In the records below, find the line with "perubahan mungkin terasa samar, namun seiring" and the line with "Trujillo resalta trabajo coordinado". Print both exactly, along with every line between them, and no other line.

* **Dataset entries**:

== == ==

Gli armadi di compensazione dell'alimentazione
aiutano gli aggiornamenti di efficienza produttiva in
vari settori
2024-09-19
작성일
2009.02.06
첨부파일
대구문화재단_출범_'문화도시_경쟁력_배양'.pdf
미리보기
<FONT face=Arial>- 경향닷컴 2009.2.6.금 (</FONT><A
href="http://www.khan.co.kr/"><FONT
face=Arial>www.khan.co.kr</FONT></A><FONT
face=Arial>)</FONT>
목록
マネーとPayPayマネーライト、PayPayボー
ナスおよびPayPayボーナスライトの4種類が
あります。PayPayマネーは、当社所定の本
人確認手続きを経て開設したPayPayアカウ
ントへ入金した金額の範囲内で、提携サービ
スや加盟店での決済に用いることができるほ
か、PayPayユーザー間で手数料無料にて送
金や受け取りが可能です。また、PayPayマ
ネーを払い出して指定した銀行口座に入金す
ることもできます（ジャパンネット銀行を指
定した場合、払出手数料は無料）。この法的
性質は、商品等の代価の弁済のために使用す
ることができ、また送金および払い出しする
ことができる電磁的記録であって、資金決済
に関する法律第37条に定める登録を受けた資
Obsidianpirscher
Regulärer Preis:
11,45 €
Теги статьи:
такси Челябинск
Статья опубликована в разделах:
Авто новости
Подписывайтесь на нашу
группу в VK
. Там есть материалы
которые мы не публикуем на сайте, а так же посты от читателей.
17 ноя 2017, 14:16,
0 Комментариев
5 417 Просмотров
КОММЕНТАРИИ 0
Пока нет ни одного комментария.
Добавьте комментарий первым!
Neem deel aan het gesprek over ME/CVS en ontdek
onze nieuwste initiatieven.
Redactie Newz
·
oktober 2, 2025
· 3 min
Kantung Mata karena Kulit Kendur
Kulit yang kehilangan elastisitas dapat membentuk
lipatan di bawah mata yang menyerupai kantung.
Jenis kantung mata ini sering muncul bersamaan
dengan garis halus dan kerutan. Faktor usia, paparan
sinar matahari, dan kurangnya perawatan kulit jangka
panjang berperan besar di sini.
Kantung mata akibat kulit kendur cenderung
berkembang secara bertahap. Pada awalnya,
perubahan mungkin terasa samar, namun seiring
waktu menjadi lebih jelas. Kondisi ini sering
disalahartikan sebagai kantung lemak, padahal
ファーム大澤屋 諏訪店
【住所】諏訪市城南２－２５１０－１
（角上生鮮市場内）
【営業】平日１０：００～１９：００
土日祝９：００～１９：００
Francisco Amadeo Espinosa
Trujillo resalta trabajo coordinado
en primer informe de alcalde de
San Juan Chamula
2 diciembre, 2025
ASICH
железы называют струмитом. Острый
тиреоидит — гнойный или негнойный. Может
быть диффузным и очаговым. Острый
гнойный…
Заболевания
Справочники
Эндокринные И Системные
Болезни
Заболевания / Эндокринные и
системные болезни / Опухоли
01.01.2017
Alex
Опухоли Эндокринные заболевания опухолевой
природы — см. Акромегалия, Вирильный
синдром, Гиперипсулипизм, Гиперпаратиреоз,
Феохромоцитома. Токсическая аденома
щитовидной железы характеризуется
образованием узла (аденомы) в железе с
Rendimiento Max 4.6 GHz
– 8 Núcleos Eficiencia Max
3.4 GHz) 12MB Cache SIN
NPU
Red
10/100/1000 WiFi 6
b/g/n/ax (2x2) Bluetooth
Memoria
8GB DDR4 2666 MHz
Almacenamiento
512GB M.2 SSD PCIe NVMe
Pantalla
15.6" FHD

== == ==

* **FINISHED EXERCISE**:
perubahan mungkin terasa samar, namun seiring
waktu menjadi lebih jelas. Kondisi ini sering
disalahartikan sebagai kantung lemak, padahal
ファーム大澤屋 諏訪店
【住所】諏訪市城南２－２５１０－１
（角上生鮮市場内）
【営業】平日１０：００～１９：００
土日祝９：００～１９：００
Francisco Amadeo Espinosa
Trujillo resalta trabajo coordinado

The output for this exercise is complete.